Hey you–yeah you, the idiot who couldn’t spare three seconds to strap on a helmet before you got on your horse. Megan Kaiser has something she wants you to hear.
Just wear the blasted helmet.
I boarded for a very long time at your typical hunter lesson/local show barn. One day I was trotting around the ring and I noticed a mom had gotten her kid on her lesson pony de jour. She was fixing her stirrups but the helmet was sitting on the mounting block on not on her child’s head.
I went around once: still not on her head. Twice: still on the mounting block not doing anyone any good. Third time’s a charm: “Best to put your helmet on before the trainer sees you” I said as I went by. I figured rather than be bossy I’d go with the blame it on the trainer route. Fourth time: nope. Fifth time: nothing–how long does it take, lady, to adjust stirrups, finish up and put your kid’s helmet on. Sixth time: Come on people! Seventh time: and I can’t hold it any longer, “It really is important to wear the helmet when on–rules of all barns.”
At this point the mother turns to me and says “Oh, it’s OK. I’m her mother.”
Oh, I’m sorry I didn’t realize that you were her mother. Yes, this means, because you are there that the hand of the all mighty will come down and create a protective force field around your child if something unforeseen happens. Sorry about that–please ignore the complete stranger who seems to care more about your child’s brain than you do.
Yes, the little girl was on a saint of a lesson horse–one that I had seen save an off balanced rider so many times and who tends to not to want to move unless made to–but you don’t know: bees sting, dogs run from the bushes, lawn mowers fire, batches of chinchillas drop out of the sky.
And this mother should have known better–she knew how to adjust stirrups (rather slowly, but whatever) therefore it is a good assumption she had ridden before and should know the most basic of safety rules. But there is a reason for the phase “knowing enough to be dangerous”–I will officially now add a second half, “…but not knowing enough to be smart.” The most sky diving accidents happen with the intermediates: Beginners follow the rules like crazy, and the veterans have seen enough to know they better follow the rules like crazy.
Fine; if you don’t want to wear it and you are a grown-up (or at least supposed to be), that’s your decision–but don’t make that decision for someone else, especially a child, especially especially for your child.
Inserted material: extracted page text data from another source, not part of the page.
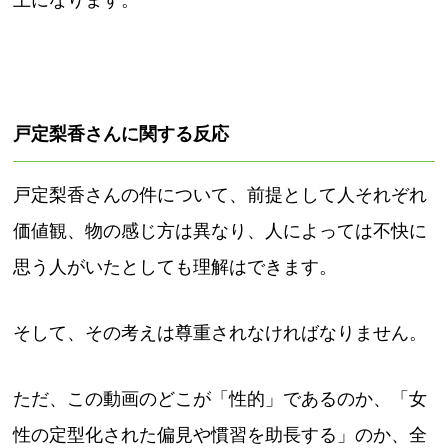
上になります。
戸定梨香さんに関する反応
戸定梨香さんの件について、前提として人それぞれ
価値観、物の感じ方は異なり、人によっては不快に
思う人がいたとしても理解はできます。
そして、その考えは尊重されなければなりません。
ただ、この動画のどこが「性的」であるのか、「女
性の定型化された偏見や慣習を助長する」のか、全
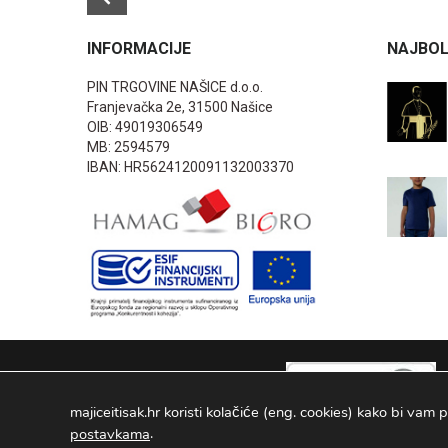
INFORMACIJE
NAJBOL
PIN TRGOVINE NAŠICE d.o.o.
Franjevačka 2e, 31500 Našice
OIB: 49019306549
MB: 2594579
IBAN: HR5624120091132003370
majiceitisak.hr koristi kolačiće (eng. cookies) kako bi vam p
.
postavkama
PIN TRGOVINE
2026
. Sva prava pridržana Configured by -
INFOS 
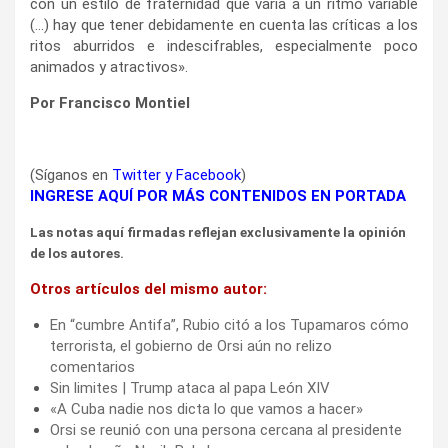
con un estilo de fraternidad que varía a un ritmo variable
(…) hay que tener debidamente en cuenta las críticas a los
ritos aburridos e indescifrables, especialmente poco
animados y atractivos».
Por Francisco Montiel
(Síganos en
Twitter
y
Facebook
)
INGRESE AQUÍ POR MÁS CONTENIDOS EN PORTADA
Las notas aquí firmadas reflejan exclusivamente la opinión
de los autores.
Otros artículos del mismo autor:
En “cumbre Antifa”, Rubio citó a los Tupamaros cómo
terrorista, el gobierno de Orsi aún no relizo
comentarios
Sin limites | Trump ataca al papa León XIV
«A Cuba nadie nos dicta lo que vamos a hacer»
Orsi se reunió con una persona cercana al presidente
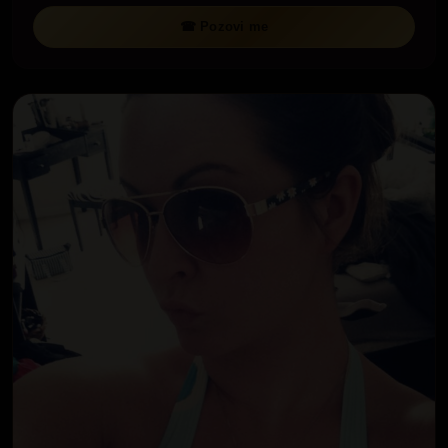
☎ Pozovi me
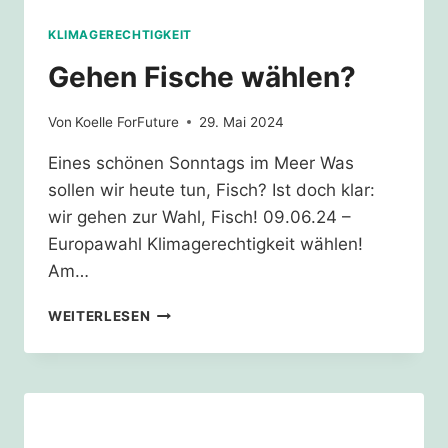
KLIMAGERECHTIGKEIT
Gehen Fische wählen?
Von
Koelle ForFuture
29. Mai 2024
Eines schönen Sonntags im Meer Was
sollen wir heute tun, Fisch? Ist doch klar:
wir gehen zur Wahl, Fisch! 09.06.24 –
Europawahl Klimagerechtigkeit wählen!
Am…
GEHEN
WEITERLESEN
FISCHE
WÄHLEN?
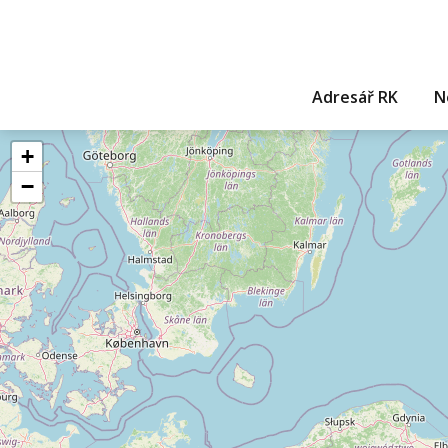
Adresář RK
N
+
−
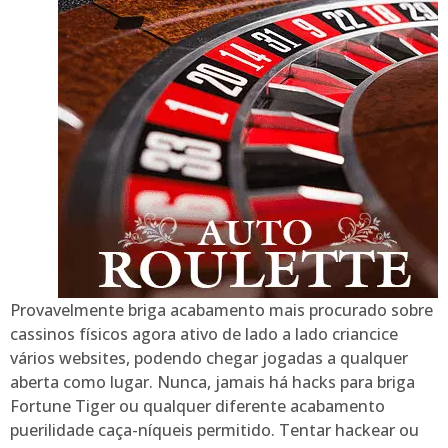
Provavelmente briga acabamento mais procurado sobre
cassinos físicos agora ativo de lado a lado criancice
vários websites, podendo chegar jogadas a qualquer
aberta como lugar. Nunca, jamais há hacks para briga
Fortune Tiger ou qualquer diferente acabamento
puerilidade caça-níqueis permitido. Tentar hackear ou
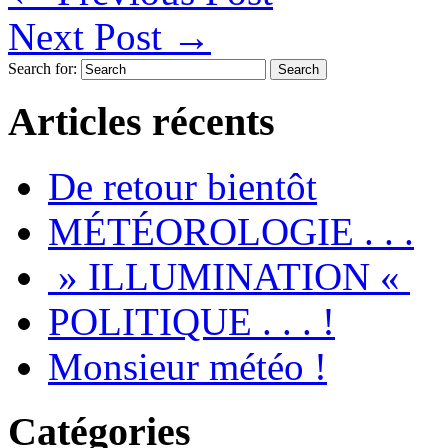
Next Post
→
Search for:
Articles récents
De retour bientôt
MÉTÉOROLOGIE . . .
» ILLUMINATION «
POLITIQUE . . . !
Monsieur météo !
Catégories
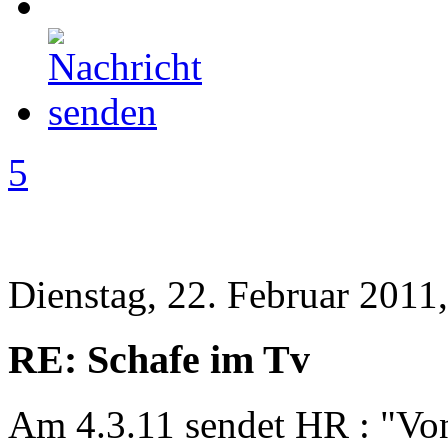
5
Dienstag, 22. Februar 2011
RE: Schafe im Tv
Am 4.3.11 sendet HR : "Von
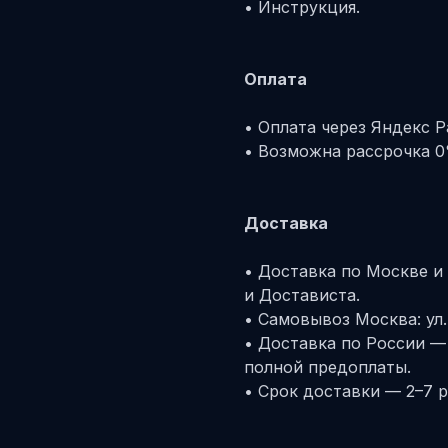
• Инструкция.
Оплата
• Оплата через Яндекс P
• Возможна рассрочка 0
Доставка
• Доставка по Москве и
и Достависта.
• Самовывоз Москва: ул.
• Доставка по России —
полной предоплаты.
• Срок доставки — 2–7 р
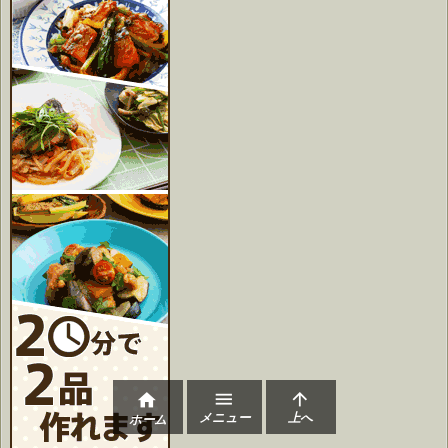



メニュー
上へ
ホーム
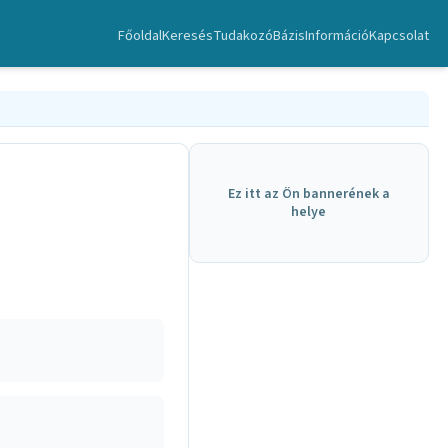
Főoldal
Keresés
TudakozóBázis
Információ
Kapcsolat
Ez itt az Ön bannerének a
helye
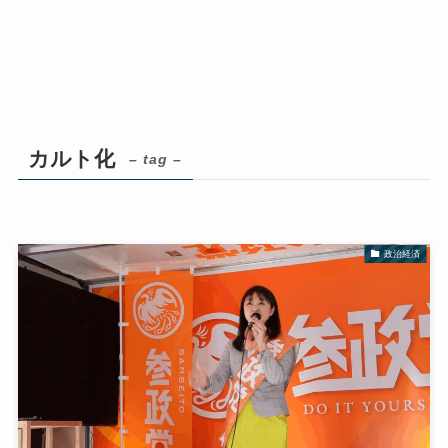
カルト化
– tag –
政治経済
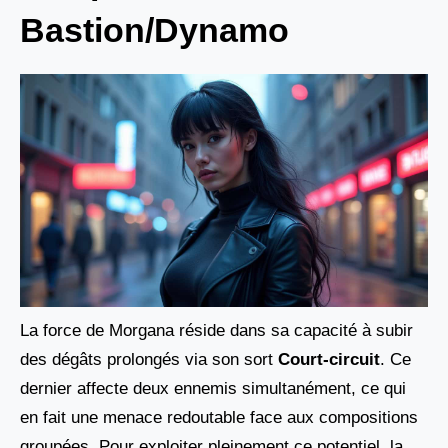
Bastion/Dynamo
La force de Morgana réside dans sa capacité à subir
des dégâts prolongés via son sort
Court-circuit
. Ce
dernier affecte deux ennemis simultanément, ce qui
en fait une menace redoutable face aux compositions
groupées. Pour exploiter pleinement ce potentiel, la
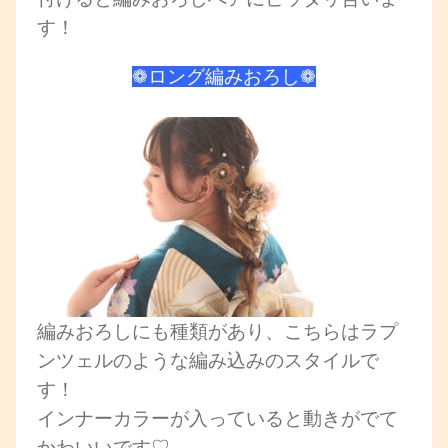
す！
❁ロング編みおろし❁
編みおろしにも種類があり、こちらはラプ
ンツェルのような編み込みのスタイルで
す！
インナーカラーが入っていると動きがでて
かわいいです♡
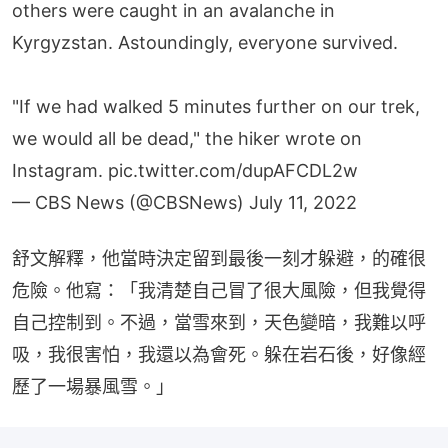
others were caught in an avalanche in
Kyrgyzstan. Astoundingly, everyone survived.
"If we had walked 5 minutes further on our trek,
we would all be dead," the hiker wrote on
Instagram.
pic.twitter.com/dupAFCDL2w
— CBS News (@CBSNews)
July 11, 2022
舒文解釋，他當時決定留到最後一刻才躲避，的確很
危險。他寫：「我清楚自己冒了很大風險，但我覺得
自己控制到。不過，當雪來到，天色變暗，我難以呼
吸，我很害怕，我還以為會死。躲在岩石後，好像經
歷了一場暴風雪。」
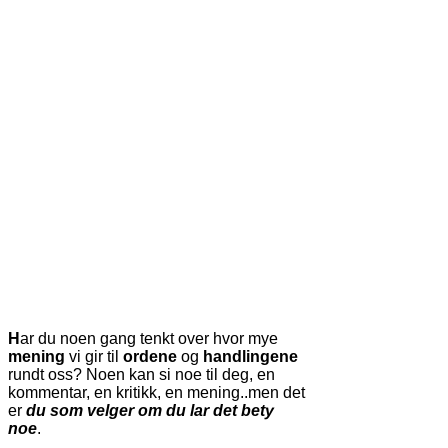
H
ar du noen gang tenkt over hvor mye
mening
vi gir til
ordene
og
handlingene
rundt oss? Noen kan si noe til deg, en
kommentar, en kritikk, en mening..men det
er
du som velger om du lar det bety
noe
.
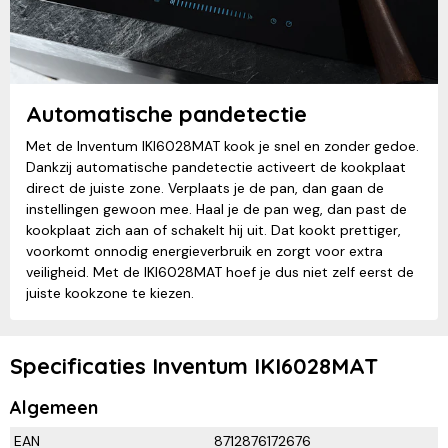
Automatische pandetectie
Met de Inventum IKI6028MAT kook je snel en zonder gedoe.
Dankzij automatische pandetectie activeert de kookplaat
direct de juiste zone. Verplaats je de pan, dan gaan de
instellingen gewoon mee. Haal je de pan weg, dan past de
kookplaat zich aan of schakelt hij uit. Dat kookt prettiger,
voorkomt onnodig energieverbruik en zorgt voor extra
veiligheid. Met de IKI6028MAT hoef je dus niet zelf eerst de
juiste kookzone te kiezen.
Specificaties Inventum IKI6028MAT
Algemeen
EAN
8712876172676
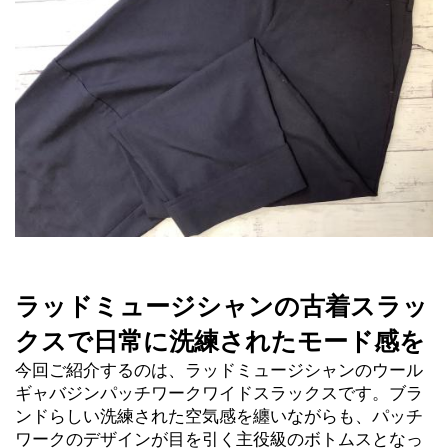
ラッドミュージシャンの古着スラッ
クスで日常に洗練されたモード感を
今回ご紹介するのは、ラッドミュージシャンのウール
ギャバジンパッチワークワイドスラックスです。ブラ
ンドらしい洗練された空気感を纏いながらも、パッチ
ワークのデザインが目を引く主役級のボトムスとなっ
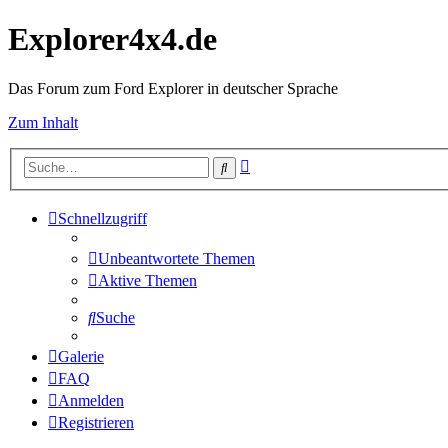
Explorer4x4.de
Das Forum zum Ford Explorer in deutscher Sprache
Zum Inhalt
Erweiterte
Suche
Suche
Schnellzugriff
Unbeantwortete Themen
Aktive Themen
Suche
Galerie
FAQ
Anmelden
Registrieren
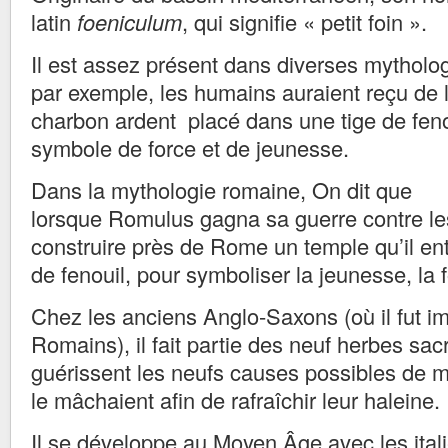
latin
foeniculum
, qui signifie « petit foin ».
Il est assez présent dans diverses mytholo
par exemple, les humains auraient reçu de
charbon ardent placé dans une tige de fenoui
symbole de force et de jeunesse.
Dans la mythologie romaine, On dit que
lorsque Romulus gagna sa guerre contre les S
construire près de Rome un temple qu’il e
de fenouil, pour symboliser la jeunesse, la f
Chez les anciens Anglo-Saxons (où il fut im
Romains), il fait partie des neuf herbes sac
guérissent les neufs causes possibles de ma
le mâchaient afin de rafraîchir leur haleine.
Il se développe au Moyen Âge avec les itali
And let’s face it, not only is it the barn’s policy for everyone to wear one while mounted, if you are under 18 it is also a state law.
Helmets aren’t that uncomfortable or hot–and if yours is then it’s time to get a new one. They have all sorts of styles, colors, venting systems. And no you don’t look silly wearing it; you look like every other person who participates in a rather dangerous sport but is smart enough to try and protect their noggin. So, just take the half a second and put the thing on.
I let the trainer know later that day the mother might say something to her about the nosy lady that yelled at her. The trainer was very happy I did say something and said I should feel free to call out anyone at any time for not wearing one and for that matter, anyone doing anything blatantly stupid.
And this is the part where I confess a couple things: For shows back in the day I wore the helmets with the bright orange tags on the inside that indicated they were only for fashion and not safety. And that for the cattle drive I wrote about last week I did not wear a helmet. I was a total idiot. I wouldn’t even think of riding without one at home so why didn’t I wear one then? I will chalk it up to being about 10 years ago, and I was young and stupid. Now, I’m the one with helmet, phone and vest on even when it’s hottest day of the year and I’m just going for a walk around the property. I completely understand that I am being preachy but it’s such an easy thing to do–embrace your helmet.
Yesterday I was trading emails with the friend I went on the cattle drive with and we decided that we might go again in a couple years but we both will be wearing helmets and crash vests. Heck, I’ll invest in a Point Two Vest (I’ve been meaning to anyway)–it should be good for a laugh with the cowboys. But I’m OK with that. Laugh all you want–I’ll laugh with you and I’ll be around to ride another day.